## Goal of the exercise
Say how many lines in the records contain the string "EURUSD", giving the number by itself.

[Stored dataset items]
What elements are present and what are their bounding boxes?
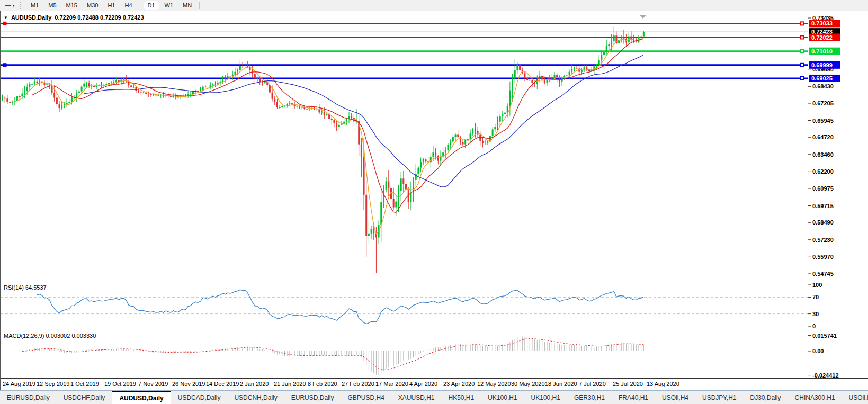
x-axis-label: 13 Aug 2020 bbox=[647, 381, 679, 387]
macd-tick-label: 0.015741 bbox=[812, 333, 837, 339]
price-tick-label: 0.67205 bbox=[812, 100, 834, 106]
collapse-triangle-icon[interactable]: ▼ bbox=[4, 15, 8, 20]
x-axis-label: 2 Jan 2020 bbox=[240, 381, 269, 387]
line-handle[interactable] bbox=[800, 50, 803, 53]
toolbar-separator bbox=[140, 2, 140, 9]
timeframe-button-h1[interactable]: H1 bbox=[103, 1, 119, 10]
symbol-label: AUDUSD,Daily bbox=[11, 14, 51, 21]
chart-tab-dj30-daily[interactable]: DJ30,Daily bbox=[744, 391, 788, 404]
toolbar-grip bbox=[20, 2, 23, 9]
price-tick-label: 0.64720 bbox=[812, 134, 834, 140]
rsi-line bbox=[37, 290, 643, 324]
chart-tab-fra40-h1[interactable]: FRA40,H1 bbox=[612, 391, 655, 404]
x-axis-label: 12 Sep 2019 bbox=[37, 381, 69, 387]
x-axis-label: 21 Jan 2020 bbox=[274, 381, 306, 387]
line-handle[interactable] bbox=[3, 64, 6, 67]
timeframe-button-mn[interactable]: MN bbox=[178, 1, 196, 10]
crosshair-tool-button[interactable]: ▾ bbox=[2, 1, 18, 10]
chart-tab-eurusd-daily[interactable]: EURUSD,Daily bbox=[0, 391, 57, 404]
x-axis-label: 23 Apr 2020 bbox=[443, 381, 475, 387]
chart-tab-eurusd-daily[interactable]: EURUSD,Daily bbox=[284, 391, 341, 404]
timeframe-button-d1[interactable]: D1 bbox=[144, 1, 159, 10]
chart-tab-usdcad-daily[interactable]: USDCAD,Daily bbox=[171, 391, 228, 404]
rsi-tick-label: 70 bbox=[812, 294, 819, 300]
candles bbox=[2, 26, 645, 273]
x-axis-label: 30 May 2020 bbox=[511, 381, 545, 387]
svg-text:0.69999: 0.69999 bbox=[811, 62, 833, 68]
x-axis-label: 27 Feb 2020 bbox=[342, 381, 374, 387]
line-handle[interactable] bbox=[800, 77, 803, 80]
x-axis-label: 24 Aug 2019 bbox=[3, 381, 35, 387]
line-handle[interactable] bbox=[3, 22, 6, 25]
hline-price-label: 0.69025 bbox=[809, 75, 840, 82]
timeframe-button-h4[interactable]: H4 bbox=[120, 1, 136, 10]
timeframe-button-m15[interactable]: M15 bbox=[62, 1, 82, 10]
x-axis-label: 17 Mar 2020 bbox=[375, 381, 408, 387]
x-axis-label: 14 Dec 2019 bbox=[206, 381, 239, 387]
price-tick-label: 0.58490 bbox=[812, 219, 834, 226]
price-tick-label: 0.57230 bbox=[812, 237, 834, 243]
toolbar-separator bbox=[199, 2, 200, 9]
chart-tab-uk100-h1[interactable]: UK100,H1 bbox=[524, 391, 567, 404]
price-tick-label: 0.68430 bbox=[812, 83, 834, 89]
x-axis-label: 7 Jul 2020 bbox=[579, 381, 606, 387]
chart-tab-usdcnh-daily[interactable]: USDCNH,Daily bbox=[227, 391, 284, 404]
autoscroll-marker-icon bbox=[639, 15, 647, 19]
timeframe-button-m5[interactable]: M5 bbox=[44, 1, 60, 10]
x-axis-label: 1 Oct 2019 bbox=[70, 381, 99, 387]
chart-tab-usoil-h1[interactable]: USOil,H1 bbox=[842, 391, 868, 404]
line-handle[interactable] bbox=[800, 64, 803, 67]
x-axis-label: 26 Nov 2019 bbox=[172, 381, 205, 387]
hline-price-label: 0.69999 bbox=[809, 61, 840, 69]
price-tick-label: 0.54745 bbox=[812, 271, 834, 277]
chart-tab-ger30-h1[interactable]: GER30,H1 bbox=[567, 391, 612, 404]
price-chart[interactable]: 0.734350.696900.684300.672050.659450.647… bbox=[1, 13, 868, 379]
svg-text:0.69025: 0.69025 bbox=[811, 75, 833, 82]
price-tick-label: 0.55970 bbox=[812, 254, 834, 260]
hline-price-label: 0.72022 bbox=[809, 34, 840, 41]
line-handle[interactable] bbox=[800, 36, 803, 39]
macd-label: MACD(12,26,9) 0.003002 0.003330 bbox=[4, 333, 96, 339]
chart-tab-usoil-h4[interactable]: USOil,H4 bbox=[655, 391, 695, 404]
timeframe-button-m1[interactable]: M1 bbox=[26, 1, 43, 10]
chart-tab-xauusd-h1[interactable]: XAUUSD,H1 bbox=[391, 391, 442, 404]
macd-tick-label: 0.00 bbox=[812, 348, 824, 354]
svg-text:0.71010: 0.71010 bbox=[811, 48, 833, 55]
svg-text:0.72022: 0.72022 bbox=[811, 34, 833, 41]
x-axis-label: 25 Jul 2020 bbox=[613, 381, 643, 387]
timeframe-button-w1[interactable]: W1 bbox=[160, 1, 178, 10]
chevron-down-icon: ▾ bbox=[12, 3, 14, 8]
x-axis-label: 8 Feb 2020 bbox=[308, 381, 337, 387]
rsi-tick-label: 100 bbox=[812, 282, 822, 288]
chart-tab-hk50-h1[interactable]: HK50,H1 bbox=[442, 391, 481, 404]
chart-tab-usdchf-daily[interactable]: USDCHF,Daily bbox=[57, 391, 112, 404]
hline-price-label: 0.73033 bbox=[809, 20, 840, 27]
macd-signal-line bbox=[22, 339, 643, 370]
chart-title: ▼ AUDUSD,Daily 0.72209 0.72488 0.72209 0… bbox=[4, 14, 144, 21]
x-axis-label: 4 Apr 2020 bbox=[409, 381, 437, 387]
chart-tab-usdjpy-h1[interactable]: USDJPY,H1 bbox=[695, 391, 743, 404]
macd-histogram bbox=[25, 337, 644, 375]
timeframe-button-m30[interactable]: M30 bbox=[83, 1, 102, 10]
rsi-tick-label: 30 bbox=[812, 311, 819, 317]
rsi-tick-label: 0 bbox=[812, 323, 816, 329]
chart-window: ▼ AUDUSD,Daily 0.72209 0.72488 0.72209 0… bbox=[0, 11, 868, 391]
crosshair-icon bbox=[5, 3, 11, 8]
price-tick-label: 0.59715 bbox=[812, 203, 834, 209]
chart-tab-gbpusd-h4[interactable]: GBPUSD,H4 bbox=[341, 391, 391, 404]
price-tick-label: 0.62200 bbox=[812, 168, 834, 175]
chart-tab-audusd-daily[interactable]: AUDUSD,Daily bbox=[112, 391, 171, 404]
price-tick-label: 0.65945 bbox=[812, 118, 834, 124]
line-handle[interactable] bbox=[800, 22, 803, 25]
chart-tab-bar: EURUSD,DailyUSDCHF,DailyAUDUSD,DailyUSDC… bbox=[0, 390, 868, 404]
chart-tab-china300-h1[interactable]: CHINA300,H1 bbox=[788, 391, 842, 404]
x-axis-label: 7 Nov 2019 bbox=[138, 381, 168, 387]
price-tick-label: 0.60975 bbox=[812, 185, 834, 192]
x-axis-label: 12 May 2020 bbox=[477, 381, 511, 387]
ohlc-values: 0.72209 0.72488 0.72209 0.72423 bbox=[55, 14, 144, 21]
mt4-terminal: ▾ M1M5M15M30H1H4D1W1MN ▼ AUDUSD,Daily 0.… bbox=[0, 0, 868, 404]
chart-tab-uk100-h1[interactable]: UK100,H1 bbox=[481, 391, 524, 404]
x-axis-label: 18 Jun 2020 bbox=[545, 381, 577, 387]
x-axis[interactable]: 24 Aug 201912 Sep 20191 Oct 201919 Oct 2… bbox=[1, 379, 868, 390]
timeframe-toolbar: ▾ M1M5M15M30H1H4D1W1MN bbox=[0, 0, 868, 11]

## Exercise answer
3